The Advanced Thermal-hydraulic Test Loop for Accident Simulation (ATLAS) test facility was constructed with the aim of developing new safety concepts and performance verification of the APR1400 power plant. As a result, valuable large-scale integral effect test (IET) database has been generated and effectively utilized for the Domestic Standard Program (DSP) and the International Standard Program (ISP). Furthermore, due to the successful completion of the ISP-50, in which 14 organizations from 11 OECD countries participated, ATLAS has been recognized as one of the important IET facilities worldwide.
A follow up international project has been initiated since 2014 and continued to the second phase by OECD/NEA to use the ATLAS facility in providing additional experimental measurements for common safety issues relevant to PWR consisting of five topics related to beyond design basis accidents. The United Arab Emirates is one of the countries participating in this project with the goal of increasing the local human capabilities and the required know-how on safety analysis studies. To achieve this, FANR and Khalifa University are planning to cooperate in taking part of the ATLAS project to produce numerical predictions for the pre-test prediction and the post-test simulations. The pre-tests rely on only the specification of the experiment given by the operating agency (OA). The post-test simulation can be performed after acquiring experiment data from OA. The codes to be used for this numerical study are the system codes RELAP5 developed by the US Nuclear Regulatory Commission (NRC).

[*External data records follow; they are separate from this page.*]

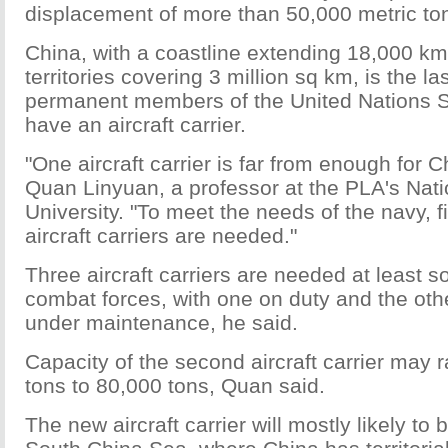
displacement of more than 50,000 metric to
China, with a coastline extending 18,000 k
territories covering 3 million sq km, is the la
permanent members of the United Nations Se
have an aircraft carrier.
"One aircraft carrier is far from enough for C
Quan Linyuan, a professor at the PLA's Nat
University. "To meet the needs of the navy, f
aircraft carriers are needed."
Three aircraft carriers are needed at least s
combat forces, with one on duty and the othe
under maintenance, he said.
Capacity of the second aircraft carrier may
tons to 80,000 tons, Quan said.
The new aircraft carrier will mostly likely to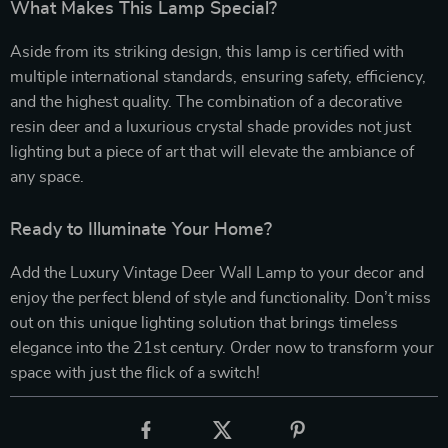
What Makes This Lamp Special?
Aside from its striking design, this lamp is certified with
multiple international standards, ensuring safety, efficiency,
and the highest quality. The combination of a decorative
resin deer and a luxurious crystal shade provides not just
lighting but a piece of art that will elevate the ambiance of
any space.
Ready to Illuminate Your Home?
Add the Luxury Vintage Deer Wall Lamp to your decor and
enjoy the perfect blend of style and functionality. Don’t miss
out on this unique lighting solution that brings timeless
elegance into the 21st century. Order now to transform your
space with just the flick of a switch!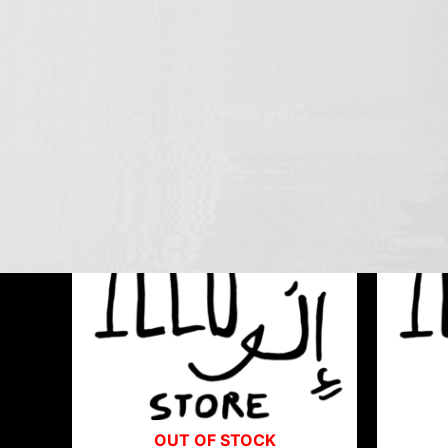
TRIORE
Showing all 3 results
OUT OF STOCK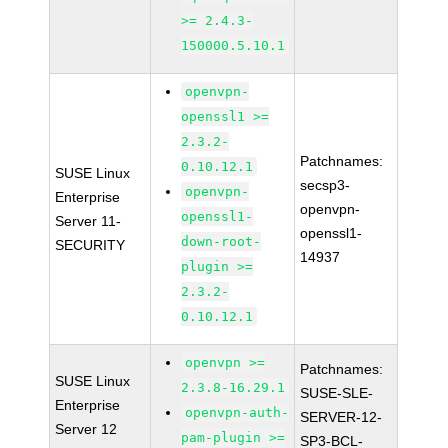
>= 2.4.3-
150000.5.10.1
openvpn-
openssl1 >=
2.3.2-
Patchnames:
0.10.12.1
SUSE Linux
secsp3-
openvpn-
Enterprise
openvpn-
openssl1-
Server 11-
openssl1-
down-root-
SECURITY
14937
plugin >=
2.3.2-
0.10.12.1
openvpn >=
Patchnames:
SUSE Linux
2.3.8-16.29.1
SUSE-SLE-
Enterprise
openvpn-auth-
SERVER-12-
Server 12
pam-plugin >=
SP3-BCL-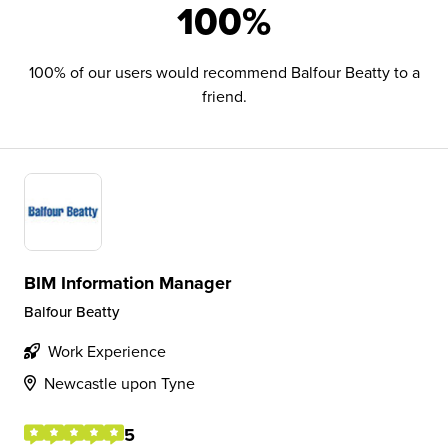
100%
100% of our users would recommend Balfour Beatty to a
friend.
BIM Information Manager
Balfour Beatty
Work Experience
Newcastle upon Tyne
5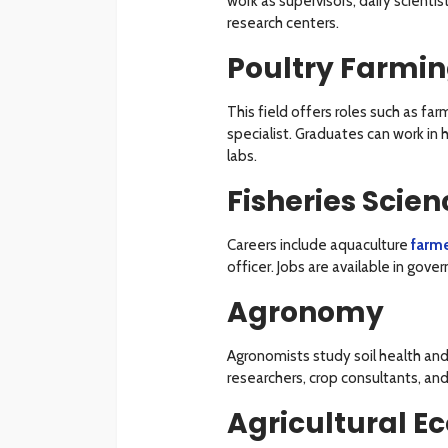
work as supervisors, dairy scienti
research centers.
Poultry Farmi
This field offers roles such as f
specialist. Graduates can work in 
labs.
Fisheries Scien
Careers include aquaculture
farm
officer. Jobs are available in gov
Agronomy
Agronomists study soil health and 
researchers, crop consultants, an
Agricultural E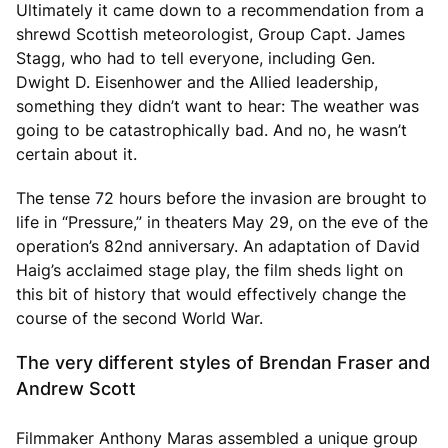
Ultimately it came down to a recommendation from a
shrewd Scottish meteorologist, Group Capt. James
Stagg, who had to tell everyone, including Gen.
Dwight D. Eisenhower and the Allied leadership,
something they didn’t want to hear: The weather was
going to be catastrophically bad. And no, he wasn’t
certain about it.
The tense 72 hours before the invasion are brought to
life in “Pressure,” in theaters May 29, on the eve of the
operation’s 82nd anniversary. An adaptation of David
Haig’s acclaimed stage play, the film sheds light on
this bit of history that would effectively change the
course of the second World War.
The very different styles of Brendan Fraser and
Andrew Scott
Filmmaker Anthony Maras assembled a unique group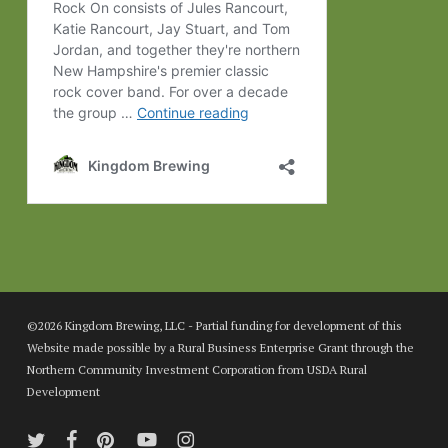
©2026 Kingdom Brewing, LLC - Partial funding for development of this
Website made possible by a Rural Business Enterprise Grant through the
Northern Community Investment Corporation from USDA Rural
Development
twitter
facebook
pinterest
youtube
instagram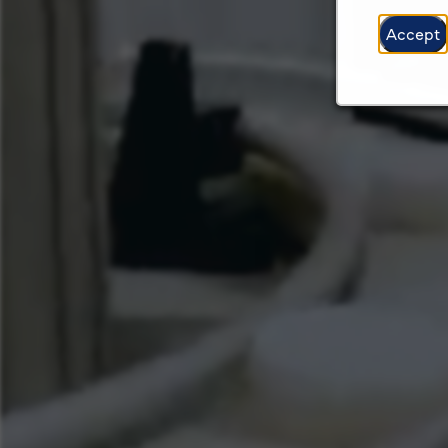
Accept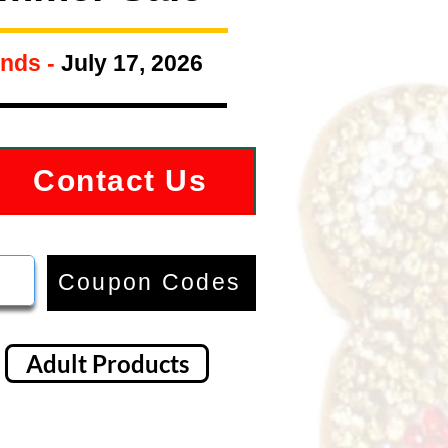
nds -
July 17, 2026
Contact Us
Coupon Codes
Adult Products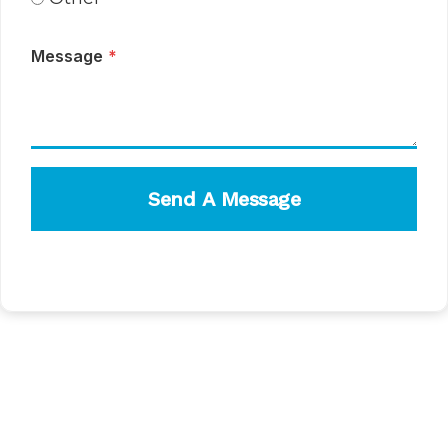
Message
*
Send A Message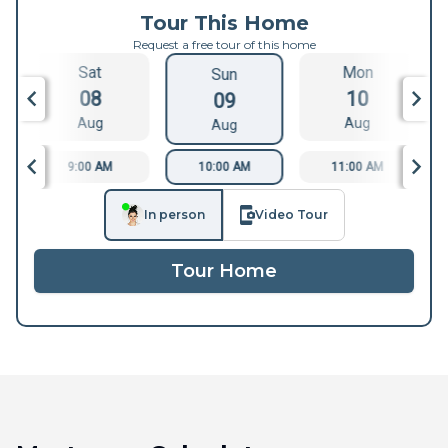
Tour This Home
Request a free tour of this home
Sat
Mon
Sun
08
10
09
Aug
Aug
Aug
9:00 AM
10:00 AM
11:00 AM
In person
Video Tour
Tour Home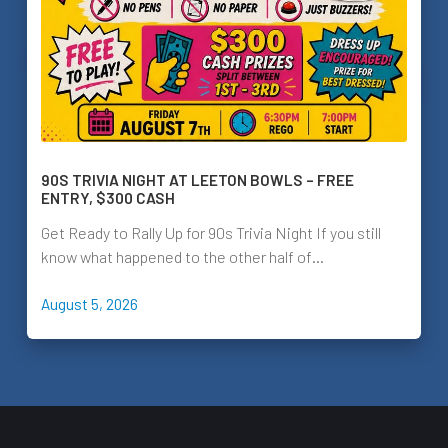
90S TRIVIA NIGHT AT LEETON BOWLS – FREE
ENTRY, $300 CASH
Get Ready to Rally Up for 90s Trivia Night If you still
know what happened to the other half of…
August 5, 2026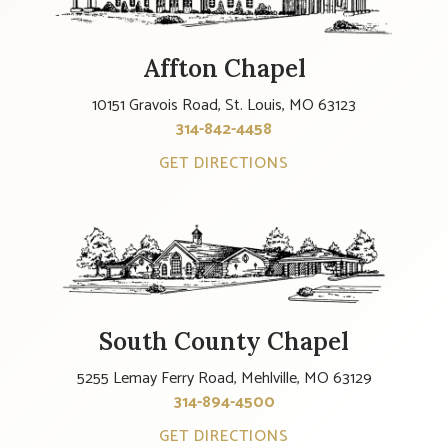
Affton Chapel
10151 Gravois Road, St. Louis, MO 63123
314-842-4458
GET DIRECTIONS
South County Chapel
5255 Lemay Ferry Road, Mehlville, MO 63129
314-894-4500
GET DIRECTIONS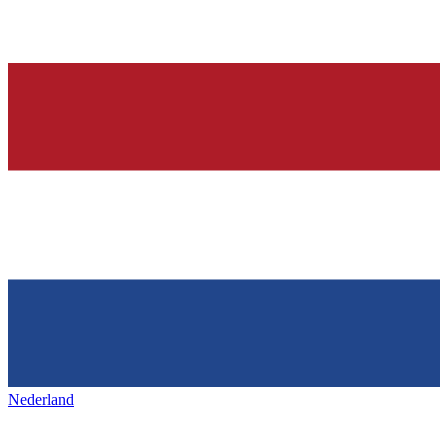
Nederland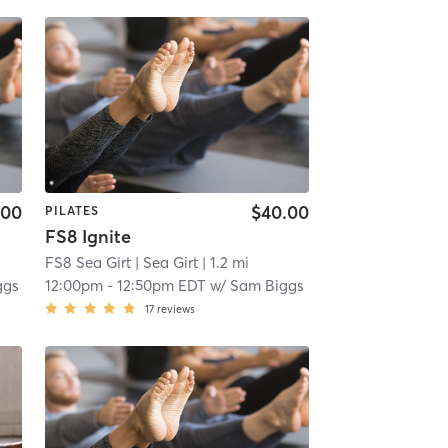
.00
$40.00
PILATES
FS8 Ignite
FS8 Sea Girt
| Sea Girt
| 1.2 mi
ggs
12:00pm
-
12:50pm EDT
w/
Sam Biggs
17
reviews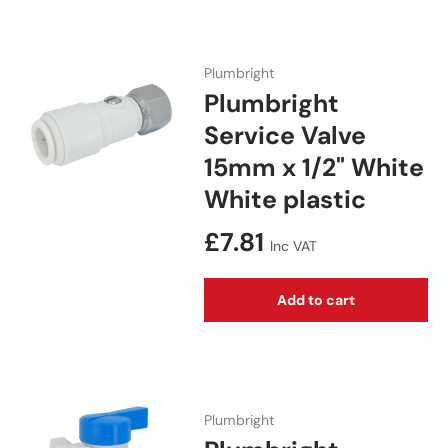
Plumbright
Plumbright
Service Valve
15mm x 1/2" White
White plastic
Regular price
£7.81
Inc VAT
Add to cart
Plumbright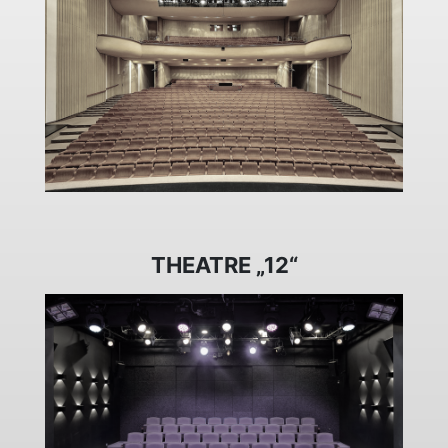
THEATRE „12“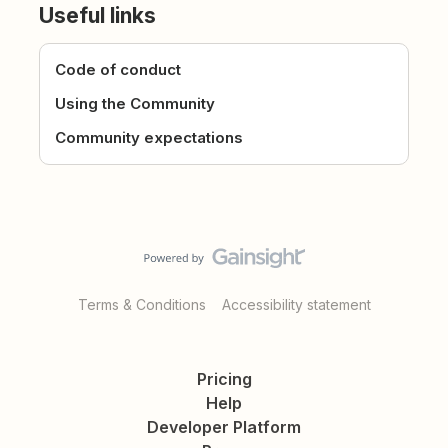
Useful links
Code of conduct
Using the Community
Community expectations
Terms & Conditions
Accessibility statement
Pricing
Help
Developer Platform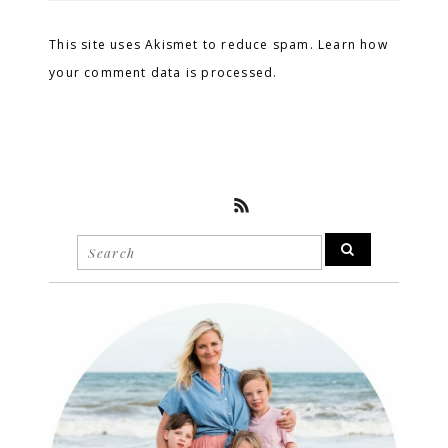
This site uses Akismet to reduce spam. Learn how
your comment data is processed.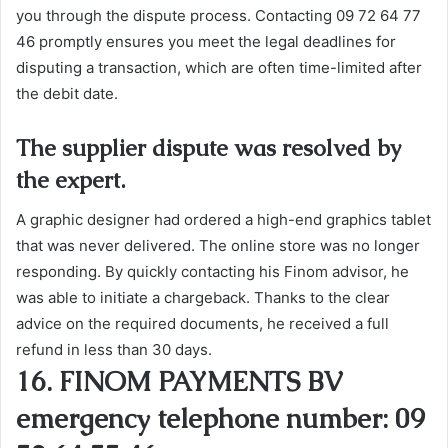
you through the dispute process. Contacting 09 72 64 77
46 promptly ensures you meet the legal deadlines for
disputing a transaction, which are often time-limited after
the debit date.
The supplier dispute was resolved by
the expert.
A graphic designer had ordered a high-end graphics tablet
that was never delivered. The online store was no longer
responding. By quickly contacting his Finom advisor, he
was able to initiate a chargeback. Thanks to the clear
advice on the required documents, he received a full
refund in less than 30 days.
16. FINOM PAYMENTS BV
emergency telephone number: 09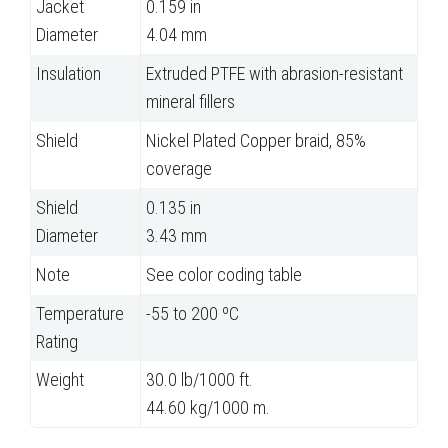
Jacket
0.159 in
Diameter
4.04 mm
Insulation
Extruded PTFE with abrasion-resistant
mineral fillers
Shield
Nickel Plated Copper braid, 85%
coverage
Shield
0.135 in
Diameter
3.43 mm
Note
See color coding table
Temperature
-55 to 200 ºC
Rating
Weight
30.0 lb/1000 ft.
44.60 kg/1000 m.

At the start of the project, the steady-state input deck of RELAP5/MOD3 for ATLAS facility is to be provided by the facility operating agency, KAERI, to all participants. Then, each participating agency has to generate its transient input in accordance with proposed experiment scenarios. It goes without saying that even if the steady-state input deck is readily provided, the generation of transient input is toughly dependent on experience and know-how of user groups. Additionally, the given steady-state inputs also need to be modified and some components have to be remodeled in order to cope with the newly proposed scenario. For this reason, each participating agency comes back with different results even though they are using the same safety analysis code.
As mentioned above, RELAP5 will be used for both pre-test and post-test numerical predictions. The symbolic nuclear analysis package (SNAP) will help the input preparation. The schedule of pre-test and post-test runs to be performed will follow the planned schedule by the OA. Preparation of input, running simulation, debugging process, interpretation of results, and all lessons learned will be consolidated as a training material for increasing local human capability on safety analysis.
Additionally, at least one local component will be selected from each proposed scenario to investigate the detailed thermal hydraulic phenomena using the CFD approach. Simulation results from RELAP5 will then be mutually compared and validated with the CFD predictions, to be conducted at Khalifa University, and with the experimental data from the ATLAS facility.